Message From the Pastor - Visible, Not Neutral: Seeking Our Way Together
February brings us again to Jesus’ Sermon on the Mount—and to an unavoidable truth: faith is never neutral. In this sermon, Jesus names salt and light as public realities. They are meant to be seen. They change what they touch. They do their work only when they are mixed into the world.
From there, we move quickly toward Ash Wednesday and into Lent with the theme Seeking: Honest Questions for Deeper Faith, including one guiding question: Who will you listen to?
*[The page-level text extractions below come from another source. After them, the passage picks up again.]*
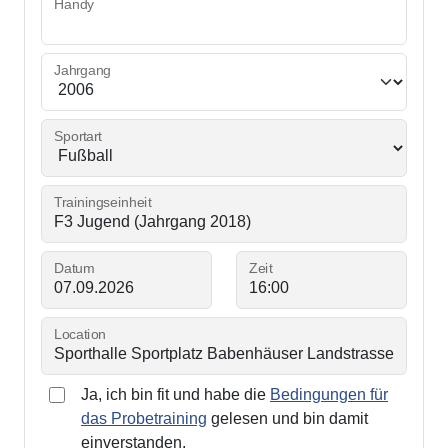
Handy
Jahrgang
Sportart
Trainingseinheit
Datum
Zeit
Location
Ja, ich bin fit und habe die
Bedingungen für
das Probetraining
gelesen und bin damit
einverstanden.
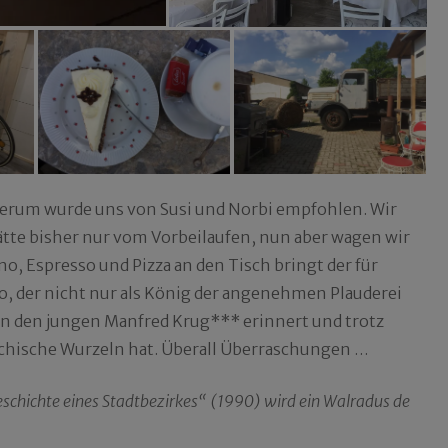
derum wurde uns von Susi und Norbi empfohlen. Wir
tte bisher nur vom Vorbeilaufen, nun aber wagen wir
no, Espresso und Pizza an den Tisch bringt der für
o, der nicht nur als König der angenehmen Plauderei
n den jungen Manfred Krug*** erinnert und trotz
echische Wurzeln hat. Überall Überraschungen …
schichte eines Stadtbezirkes“ (1990) wird ein Walradus de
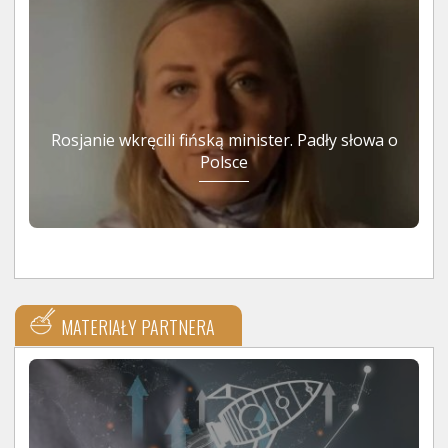
Rosjanie wkręcili fińską minister. Padły słowa o
Polsce
MATERIAŁY PARTNERA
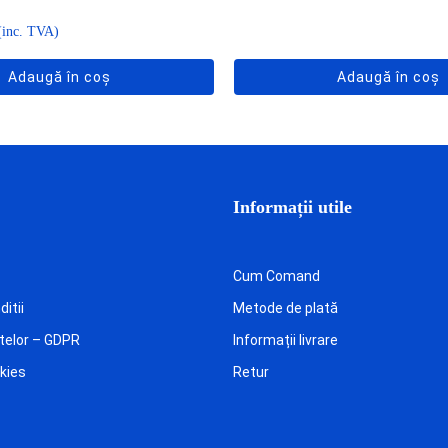
(inc. TVA)
Adaugă în coș
Adaugă în coș
Informații utile
Cum Comand
itii
Metode de plată
telor – GDPR
Informații livrare
okies
Retur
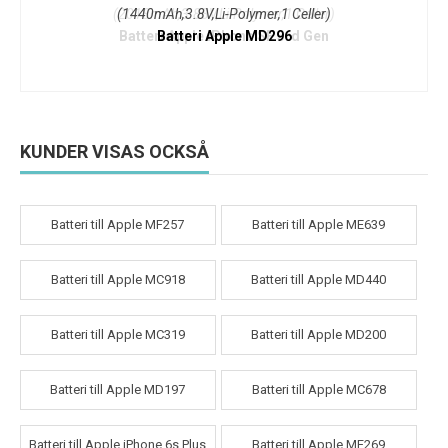
(1440mAh,3.8V,Li-Polymer,1 Celler)
Batteri Apple MD296
KUNDER VISAS OCKSÅ
Batteri till Apple MF257
Batteri till Apple ME639
Batteri till Apple MC918
Batteri till Apple MD440
Batteri till Apple MC319
Batteri till Apple MD200
Batteri till Apple MD197
Batteri till Apple MC678
Batteri till Apple iPhone 6s Plus
Batteri till Apple MF269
We are living in a time when our neighbors are experiencing real harm— through immigration enforcement that fractures families, racialized suspicion that polices bodies, laws and policies that control bodies, and words that erode human dignity. This is not a theoretical spiritual question. It is a question with real consequences.
We are seeking God in a particular place and moment. Ice covers our sidewalks in Minnesota, making vulnerability visible. At the same time, many in our community live on far thinner ice every day—as they are under pressure to remain unseen. As Cole Arthur Riley reminds us, oppression thrives when we are convinced that the suffering of others is unrelated to us. Jesus’ teaching refuses that separation.
Ash Wednesday grounds us in reality. Isaiah insists that the fast God chooses loosens the bonds of injustice and repairs what has been broken. Lent calls us toward faith that is embodied and public: neighbors helping neighbors, choosing protection over indifference, and resisting the claim that the gospel can remain private when harm is public.
Later in Lent, we will share more about our shared direction and the next faithful steps ahead. We’ll also continue to welcome the gifts and leadership of our interns, Izel and Jayne.
Lent does not promise comfort. It promises clarity. And we trust that God meets us on the way—even when the ground is unstable, even when faith asks something real of us.